By John Hubbuch
Last week's story on the Colt Building was just the latest chapter in the lengthy story of the Colt Building. The story is an old one. Not so old that many of the developers, Village officials and elected leaders aren't still around, but they ain't talking. Everyone involved in this debacle wants to blame the failure to develop the property on the great economoc collapse in 2008, but I know better.
The reality of course is that if acrimonius local politics hadn't delayed construction, the project would have been almost certainly funded and completed before the economy went off the rails. The failure of our elected leaders to come together on this was costly. I'm sure some one could calculate the lost revenue, property and sales taxes, employment and all the other stuff that comes from a big development in the heart of a downtown, but like I said ain't nobody talkin.
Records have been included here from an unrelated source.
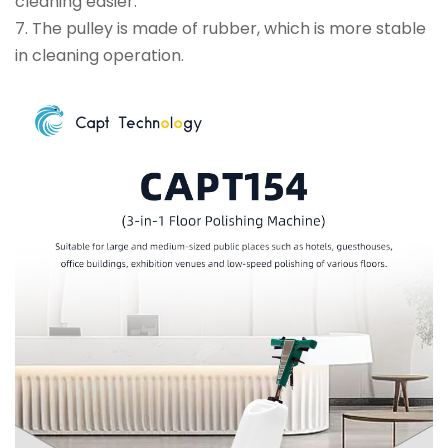
cleaning easier.
7. The pulley is made of rubber, which is more stable
in cleaning operation.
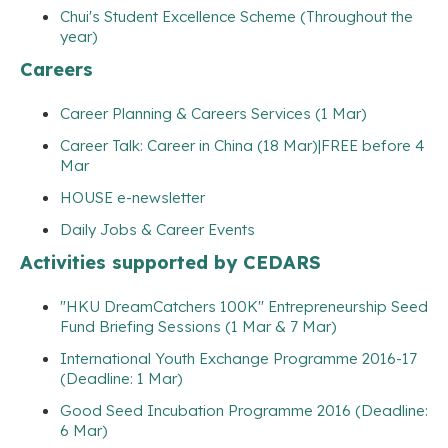
Chui's Student Excellence Scheme (Throughout the
year)
Careers
Career Planning & Careers Services (1 Mar)
Career Talk: Career in China (18 Mar)|FREE before 4
Mar
HOUSE e-newsletter
Daily Jobs & Career Events
Activities supported by CEDARS
"HKU DreamCatchers 100K" Entrepreneurship Seed
Fund Briefing Sessions (1 Mar & 7 Mar)
International Youth Exchange Programme 2016-17
(Deadline: 1 Mar)
Good Seed Incubation Programme 2016 (Deadline:
6 Mar)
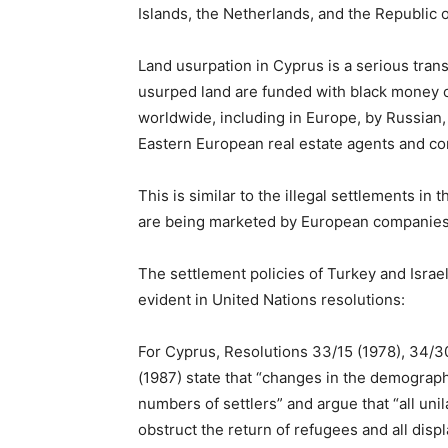
Islands, the Netherlands, and the Republic 
Land usurpation in Cyprus is a serious trans
usurped land are funded with black money 
worldwide, including in Europe, by Russian, 
Eastern European real estate agents and c
This is similar to the illegal settlements in 
are being marketed by European companies
The settlement policies of Turkey and Israel 
evident in United Nations resolutions:
For Cyprus, Resolutions 33/15 (1978), 34/30
(1987) state that “changes in the demographi
numbers of settlers” and argue that “all un
obstruct the return of refugees and all dis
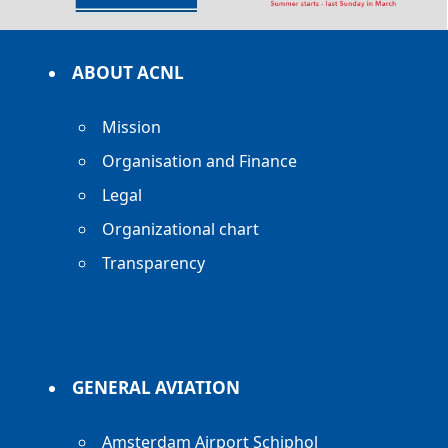
ABOUT ACNL
Mission
Organisation and Finance
Legal
Organizational chart
Transparency
GENERAL AVIATION
Amsterdam Airport Schiphol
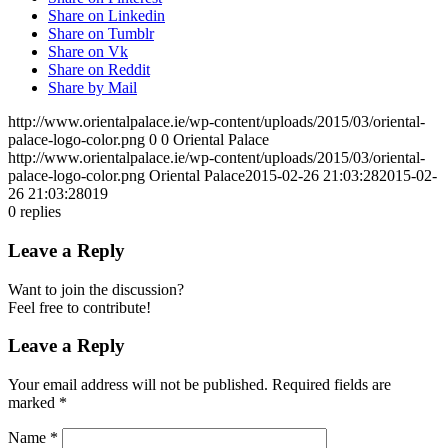
Share on Linkedin
Share on Tumblr
Share on Vk
Share on Reddit
Share by Mail
http://www.orientalpalace.ie/wp-content/uploads/2015/03/oriental-
palace-logo-color.png
0
0
Oriental Palace
http://www.orientalpalace.ie/wp-content/uploads/2015/03/oriental-
palace-logo-color.png
Oriental Palace
2015-02-26 21:03:28
2015-02-
26 21:03:28
019
0
replies
Leave a Reply
Want to join the discussion?
Feel free to contribute!
Leave a Reply
Your email address will not be published.
Required fields are
marked
*
Name
*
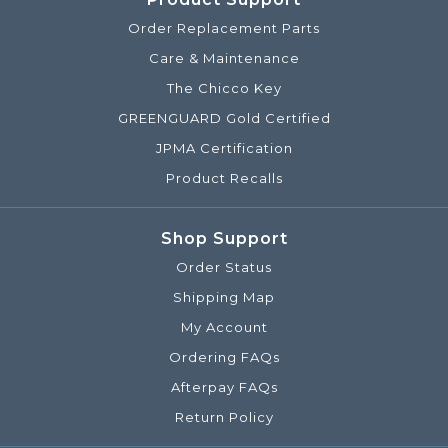
Order Replacement Parts
Care & Maintenance
The Chicco Key
GREENGUARD Gold Certified
JPMA Certification
Product Recalls
Shop Support
Order Status
Shipping Map
My Account
Ordering FAQs
Afterpay FAQs
Return Policy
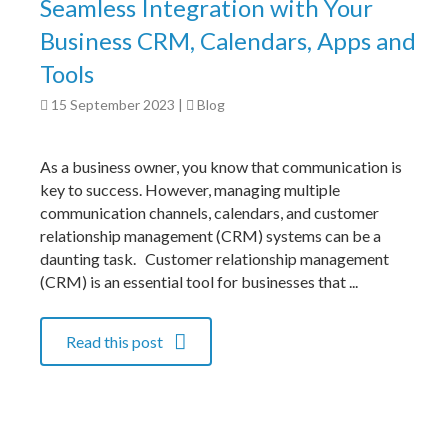
Seamless Integration with Your
Business CRM, Calendars, Apps and
Tools
15 September 2023
|
Blog
As a business owner, you know that communication is
key to success. However, managing multiple
communication channels, calendars, and customer
relationship management (CRM) systems can be a
daunting task. Customer relationship management
(CRM) is an essential tool for businesses that ...
Read this post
If I were to guess I would say the failure to get the project done before the storm was due to the long-standing battle between preservationists and economic developers. Recall that the Colt Building had some arguable historic significance, and as a result precious time was lost fooling around on trying to save or renovate it. Another possible explanation is the animus between a split board who couldn't stand each other personally. It took several election cycles to resolve the animus, but by then it was too late.
This fiasco illustrates why local elections are so much more important than state and federal elections. A shift of a thousand votes can impact millions of dollars. The story of the Colt Building would be a cautionary tale for the Village's future, if only those who know the story would tell it . Confession is good for the soul.